When the weather got a little warmer, I would come back and lay epoxy and cloth over the backs of these weld studs to make sure that they were forever bound exactly where I wanted them. You can see in the picture below why it was unnecessary for me to use the large key-shaped plywood patch that I had originally planned to use. The cloth that I would apply to the back of the weld stud would cover this small rectangular hole in the bulkhead.
With the temperature high enough for epoxy work, I cut the cloth and got everything ready to go.

Just before I was about to lay down the cloth and apply the plywood patches, I decided that it would probably be good to get rid of that gap on the lower port side between the plywood bulkhead and the fiberglass. Therefore, I postponed my other work, so that I could glue these two pieces together.

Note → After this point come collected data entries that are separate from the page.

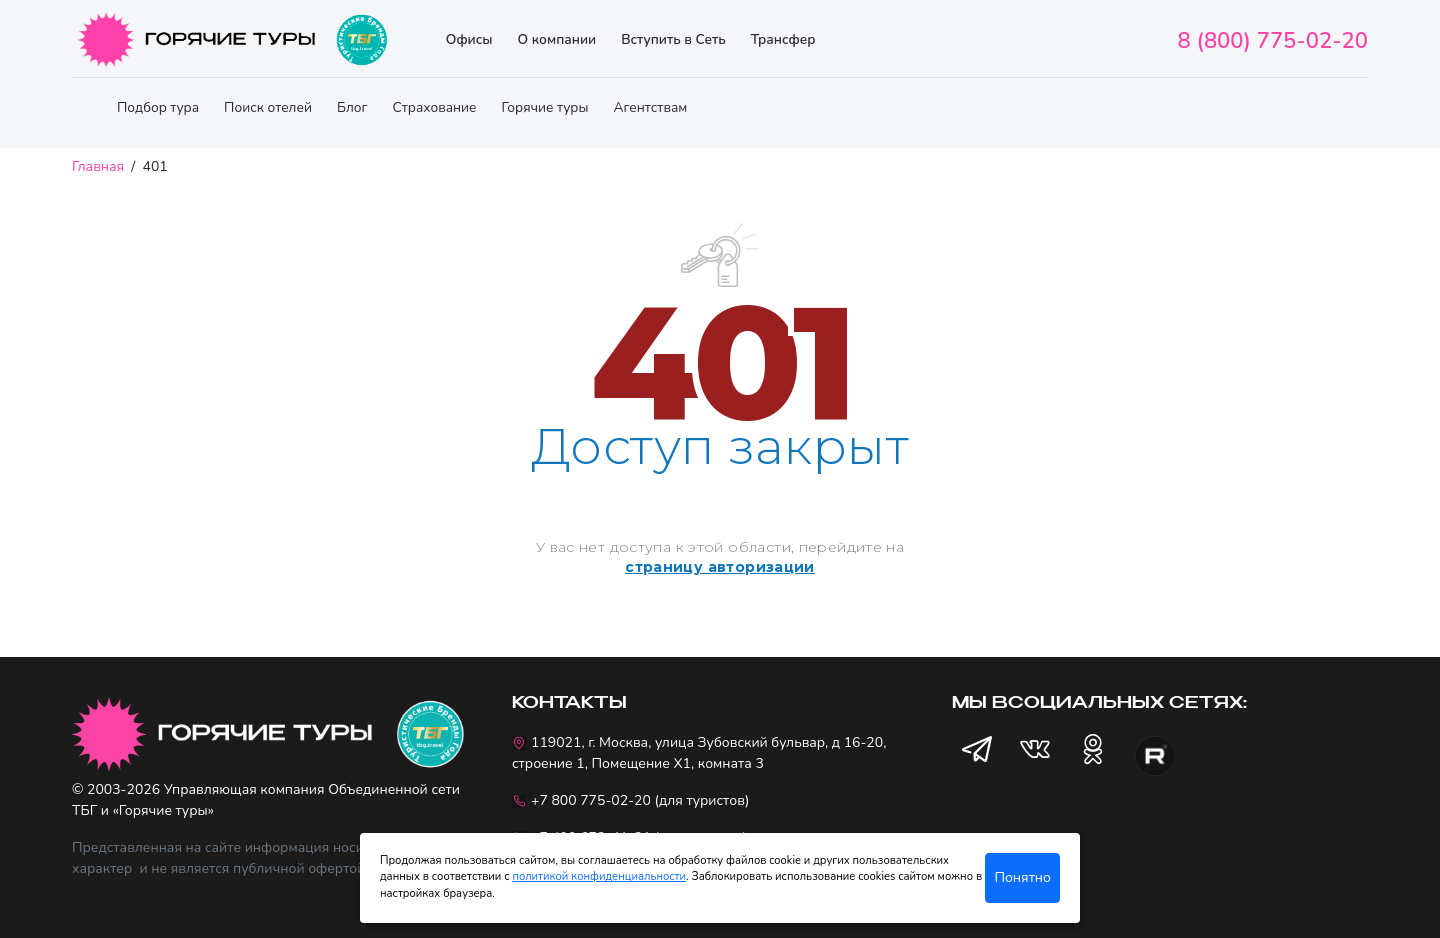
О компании (556, 39)
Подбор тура (158, 107)
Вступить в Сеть (673, 39)
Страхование (434, 107)
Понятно (1022, 877)
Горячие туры (545, 107)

The main reason why I needed to close this gap was because the small plywood patches would not fit properly in this space. The plywood was 1/2 inch thick, and the two bulkheads together were 1/2 inch. The gap was causing this space to be about 3/4 inches thick. To make a long story short, this was one of those annoying little things that gobbled up time and blocked my progress on this project. I could tell many other similar stories from the refitting of this boat.
After the epoxy had cured, I could at last install the plywood patches with screws and thickened epoxy.
At the same time, I applied epoxy and cloth to the backs of the weld studs, and, as I indicated earlier, I laid down a fillet along that joint over the top of the lazarette cutout.
A couple of days later, after the epoxy had cured, it was time for some more nasty work with the sander. I cant' tell you how happy I was when I at last reached the end of my epoxy sanding on this boat. It wasn't on this project, but that day eventually arrived.
The patch worked well, and it ended up being almost perfectly flush with the fiberglass.
As far as the small hole at the top was concerned, I filled it with the small chunk that had originally existed in this space. I had, quite by chance, found this small chunk in the bilge somewhere in the middle of this project. The previous owner had apparently lost track of the chunk or simply ignored it when he cut it out of the bulkhead long ago.
Not surprisingly, during the glue-up of the weld studs there had been a little movement, and the studs ended up being oriented slightly differently than they were when I had drilled the holes in the panel. Therefore, I had to enlarge the holes with a paddle bit.
The regular flat washers didn't conceal the new, larger holes.
Therefore, I had to use fender washers to conceal the holes.
At this point I could now call this project done, and I could finally focus on the painting of the lazarette.
This ends this posting on how I constructed and installed the door panel for the lazarette of Oystercatcher, my Ericson 25.